§ **WORK ITEM**
Repeat the records below exactly as they appear, leaving out any pictures.

§ **Page images and extracted text**
****************************************

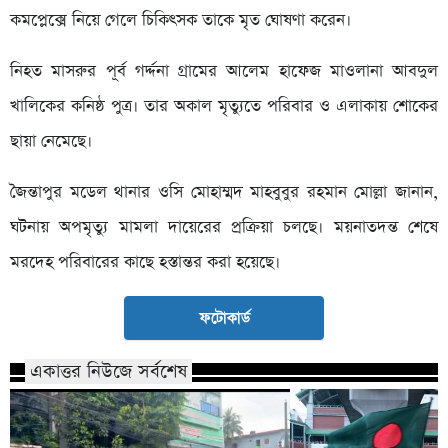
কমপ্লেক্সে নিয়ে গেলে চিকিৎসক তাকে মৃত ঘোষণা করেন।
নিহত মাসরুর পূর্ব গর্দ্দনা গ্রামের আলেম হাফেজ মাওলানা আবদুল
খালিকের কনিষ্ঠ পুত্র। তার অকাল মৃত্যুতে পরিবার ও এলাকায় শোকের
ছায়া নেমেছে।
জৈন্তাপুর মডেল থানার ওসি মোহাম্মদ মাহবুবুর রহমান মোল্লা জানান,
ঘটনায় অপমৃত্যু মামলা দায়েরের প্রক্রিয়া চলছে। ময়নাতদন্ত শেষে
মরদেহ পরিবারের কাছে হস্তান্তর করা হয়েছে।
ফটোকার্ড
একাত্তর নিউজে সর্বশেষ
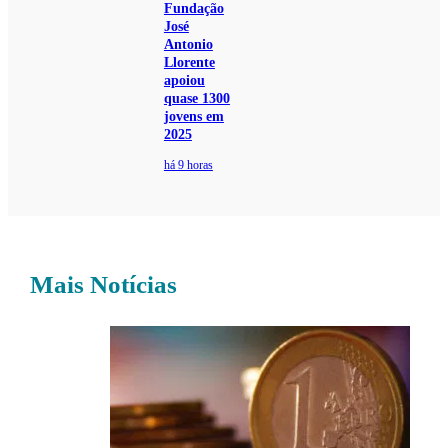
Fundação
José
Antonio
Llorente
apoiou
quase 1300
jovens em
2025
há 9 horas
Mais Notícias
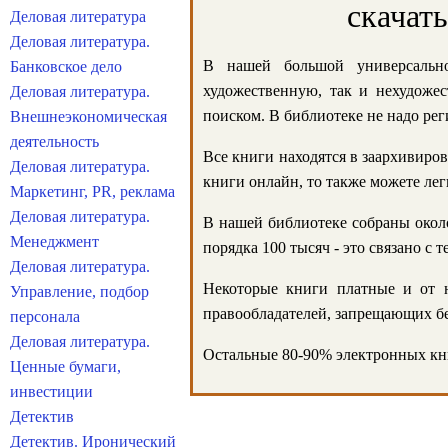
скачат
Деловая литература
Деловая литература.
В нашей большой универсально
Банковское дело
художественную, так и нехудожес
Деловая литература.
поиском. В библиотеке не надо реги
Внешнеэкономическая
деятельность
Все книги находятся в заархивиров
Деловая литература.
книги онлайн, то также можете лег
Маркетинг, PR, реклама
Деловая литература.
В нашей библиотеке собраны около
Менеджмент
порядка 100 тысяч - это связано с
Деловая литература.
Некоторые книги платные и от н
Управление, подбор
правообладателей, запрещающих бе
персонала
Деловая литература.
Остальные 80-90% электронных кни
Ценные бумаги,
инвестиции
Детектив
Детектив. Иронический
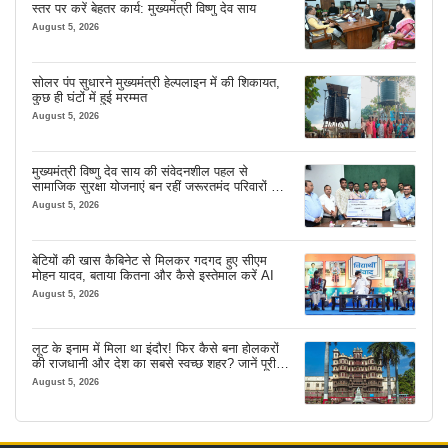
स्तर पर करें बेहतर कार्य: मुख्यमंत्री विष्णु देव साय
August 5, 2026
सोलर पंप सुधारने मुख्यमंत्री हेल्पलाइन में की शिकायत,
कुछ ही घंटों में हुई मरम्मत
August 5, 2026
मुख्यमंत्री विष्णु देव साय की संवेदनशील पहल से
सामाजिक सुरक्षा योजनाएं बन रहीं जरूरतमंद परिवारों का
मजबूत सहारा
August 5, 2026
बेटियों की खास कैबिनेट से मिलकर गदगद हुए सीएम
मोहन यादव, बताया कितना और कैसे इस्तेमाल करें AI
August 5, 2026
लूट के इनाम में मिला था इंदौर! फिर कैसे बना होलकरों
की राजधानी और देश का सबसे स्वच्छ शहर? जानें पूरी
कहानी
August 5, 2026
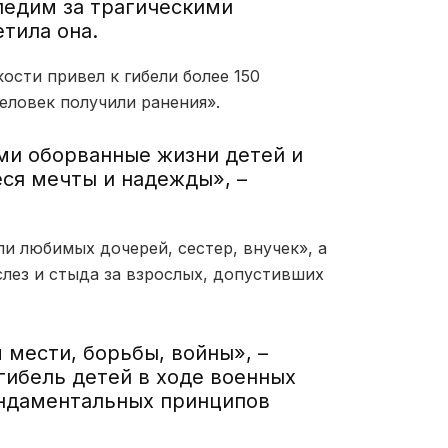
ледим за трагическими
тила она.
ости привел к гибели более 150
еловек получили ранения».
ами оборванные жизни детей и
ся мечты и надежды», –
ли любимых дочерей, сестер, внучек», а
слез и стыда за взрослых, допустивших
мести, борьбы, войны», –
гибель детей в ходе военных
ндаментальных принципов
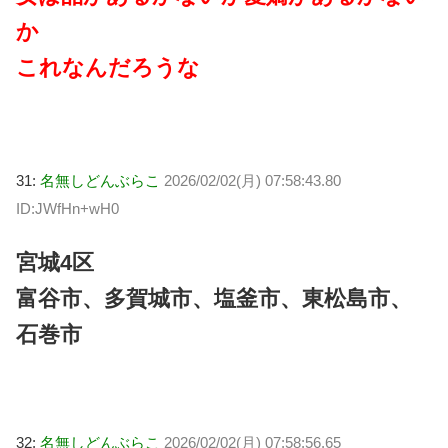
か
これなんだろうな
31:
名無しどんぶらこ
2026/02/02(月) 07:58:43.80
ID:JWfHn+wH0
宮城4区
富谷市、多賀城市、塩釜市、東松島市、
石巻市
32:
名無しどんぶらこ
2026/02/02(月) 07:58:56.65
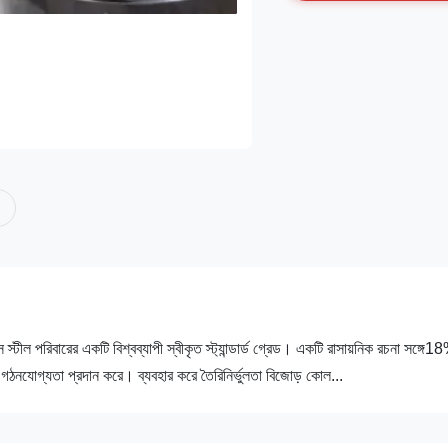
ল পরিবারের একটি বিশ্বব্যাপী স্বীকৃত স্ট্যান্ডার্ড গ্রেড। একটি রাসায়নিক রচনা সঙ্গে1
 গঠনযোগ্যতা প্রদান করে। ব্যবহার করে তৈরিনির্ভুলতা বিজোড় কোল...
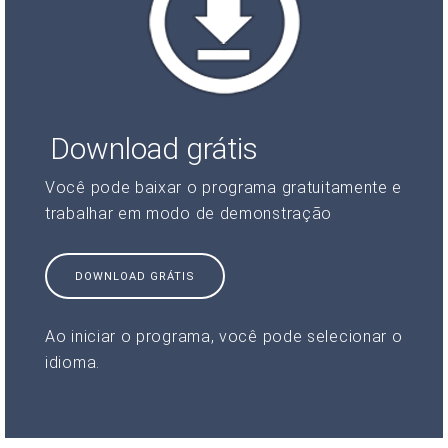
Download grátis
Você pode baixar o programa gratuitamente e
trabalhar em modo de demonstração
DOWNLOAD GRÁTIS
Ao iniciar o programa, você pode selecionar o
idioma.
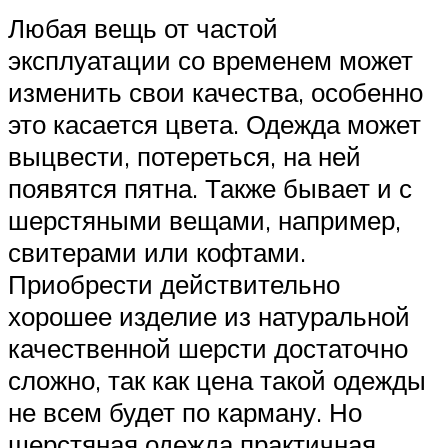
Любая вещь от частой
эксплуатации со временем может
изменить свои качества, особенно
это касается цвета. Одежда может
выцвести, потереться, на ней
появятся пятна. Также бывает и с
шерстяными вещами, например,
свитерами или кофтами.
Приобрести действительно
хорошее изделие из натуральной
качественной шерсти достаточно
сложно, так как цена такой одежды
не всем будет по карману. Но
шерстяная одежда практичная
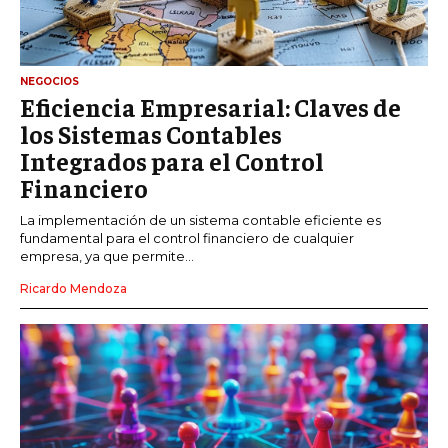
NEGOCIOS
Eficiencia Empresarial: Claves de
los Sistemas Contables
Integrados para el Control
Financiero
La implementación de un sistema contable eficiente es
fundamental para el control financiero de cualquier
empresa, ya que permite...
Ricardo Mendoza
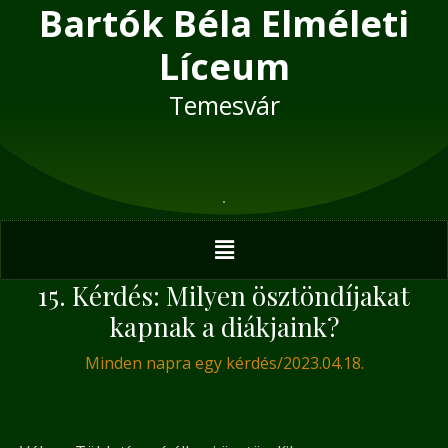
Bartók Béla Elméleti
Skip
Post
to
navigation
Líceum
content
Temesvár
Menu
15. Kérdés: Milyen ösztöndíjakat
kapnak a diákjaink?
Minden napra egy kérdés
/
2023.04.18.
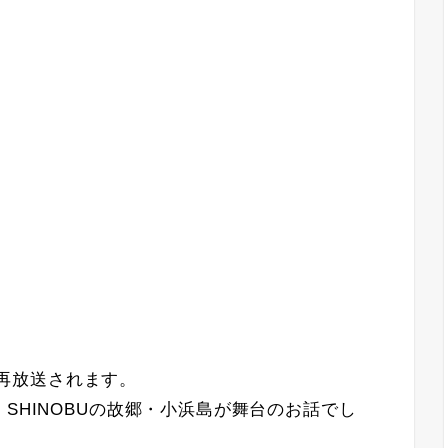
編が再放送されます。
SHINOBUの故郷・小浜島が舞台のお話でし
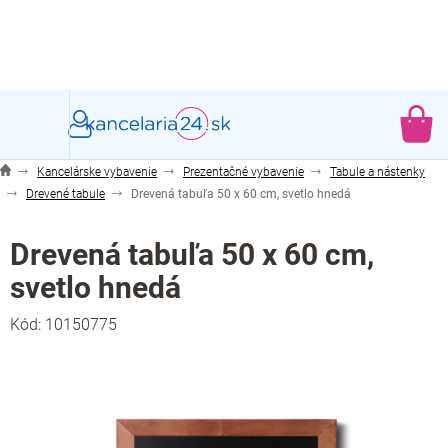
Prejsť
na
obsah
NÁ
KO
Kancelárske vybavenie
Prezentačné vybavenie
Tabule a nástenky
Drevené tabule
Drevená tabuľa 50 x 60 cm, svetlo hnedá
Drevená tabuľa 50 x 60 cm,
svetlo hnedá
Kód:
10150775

****************************************

§ **TASK RESULT**
কমপ্লেক্সে নিয়ে গেলে চিকিৎসক তাকে মৃত ঘোষণা করেন।
নিহত মাসরুর পূর্ব গর্দ্দনা গ্রামের আলেম হাফেজ মাওলানা আবদুল
খালিকের কনিষ্ঠ পুত্র। তার অকাল মৃত্যুতে পরিবার ও এলাকায় শোকের
ছায়া নেমেছে।
জৈন্তাপুর মডেল থানার ওসি মোহাম্মদ মাহবুবুর রহমান মোল্লা জানান,
ঘটনায় অপমৃত্যু মামলা দায়েরের প্রক্রিয়া চলছে। ময়নাতদন্ত শেষে
মরদেহ পরিবারের কাছে হস্তান্তর করা হয়েছে।
ফটোকার্ড
একাত্তর নিউজে সর্বশেষ
Fundação
José
Antonio
Llorente
apoiou
quase 1300
jovens em
2025
há 9 horas
Mais Notícias
скачат
Деловая литература
Деловая литература.
В нашей большой универсально
Банковское дело
художественную, так и нехудожес
Деловая литература.
поиском. В библиотеке не надо реги
Внешнеэкономическая
деятельность
Все книги находятся в заархивиров
Деловая литература.
книги онлайн, то также можете лег
Маркетинг, PR, реклама
Деловая литература.
В нашей библиотеке собраны около
Менеджмент
порядка 100 тысяч - это связано с
Деловая литература.
Некоторые книги платные и от н
Управление, подбор
правообладателей, запрещающих бе
персонала
Деловая литература.
Остальные 80-90% электронных кни
Ценные бумаги,
инвестиции
Детектив
Детектив. Иронический
स्तर पर करें बेहतर कार्य: मुख्यमंत्री विष्णु देव साय
August 5, 2026
सोलर पंप सुधारने मुख्यमंत्री हेल्पलाइन में की शिकायत,
कुछ ही घंटों में हुई मरम्मत
August 5, 2026
मुख्यमंत्री विष्णु देव साय की संवेदनशील पहल से
सामाजिक सुरक्षा योजनाएं बन रहीं जरूरतमंद परिवारों का
मजबूत सहारा
August 5, 2026
बेटियों की खास कैबिनेट से मिलकर गदगद हुए सीएम
मोहन यादव, बताया कितना और कैसे इस्तेमाल करें AI
August 5, 2026
लूट के इनाम में मिला था इंदौर! फिर कैसे बना होलकरों
की राजधानी और देश का सबसे स्वच्छ शहर? जानें पूरी
कहानी
August 5, 2026
ледим за трагическими
тила она.
ости привел к гибели более 150
еловек получили ранения».
ами оборванные жизни детей и
ся мечты и надежды», –
ли любимых дочерей, сестер, внучек», а
слез и стыда за взрослых, допустивших
мести, борьбы, войны», –
гибель детей в ходе военных
ндаментальных принципов
か
これなんだろうな
31:
名無しどんぶらこ
2026/02/02(月) 07:58:43.80
ID:JWfHn+wH0
宮城4区
富谷市、多賀城市、塩釜市、東松島市、
石巻市
32:
名無しどんぶらこ
2026/02/02(月) 07:58:56.65
ল পরিবারের একটি বিশ্বব্যাপী স্বীকৃত স্ট্যান্ডার্ড গ্রেড। একটি রাসায়নিক রচনা সঙ্গে1
 গঠনযোগ্যতা প্রদান করে। ব্যবহার করে তৈরিনির্ভুলতা বিজোড় কোল...
Download grátis
Você pode baixar o programa gratuitamente e
trabalhar em modo de demonstração
DOWNLOAD GRÁTIS
Ao iniciar o programa, você pode selecionar o
idioma.
Любая вещь от частой
эксплуатации со временем может
изменить свои качества, особенно
это касается цвета. Одежда может
выцвести, потереться, на ней
появятся пятна. Также бывает и с
шерстяными вещами, например,
свитерами или кофтами.
Приобрести действительно
хорошее изделие из натуральной
качественной шерсти достаточно
сложно, так как цена такой одежды
не всем будет по карману. Но
шерстяная одежда практичная
NEGOCIOS
Eficiencia Empresarial: Claves de
los Sistemas Contables
Integrados para el Control
Financiero
La implementación de un sistema contable eficiente es
fundamental para el control financiero de cualquier
empresa, ya que permite...
Ricardo Mendoza
Bartók Béla Elméleti
Skip
Post
to
navigation
Líceum
content
Temesvár
Menu
15. Kérdés: Milyen ösztöndíjakat
kapnak a diákjaink?
Minden napra egy kérdés
/
2023.04.18.
編が再放送されます。
SHINOBUの故郷・小浜島が舞台のお話でし
Prejsť
na
obsah
NÁ
KO
Kancelárske vybavenie
Prezentačné vybavenie
Tabule a nástenky
Drevené tabule
Drevená tabuľa 50 x 60 cm, svetlo hnedá
Drevená tabuľa 50 x 60 cm,
svetlo hnedá
Kód:
10150775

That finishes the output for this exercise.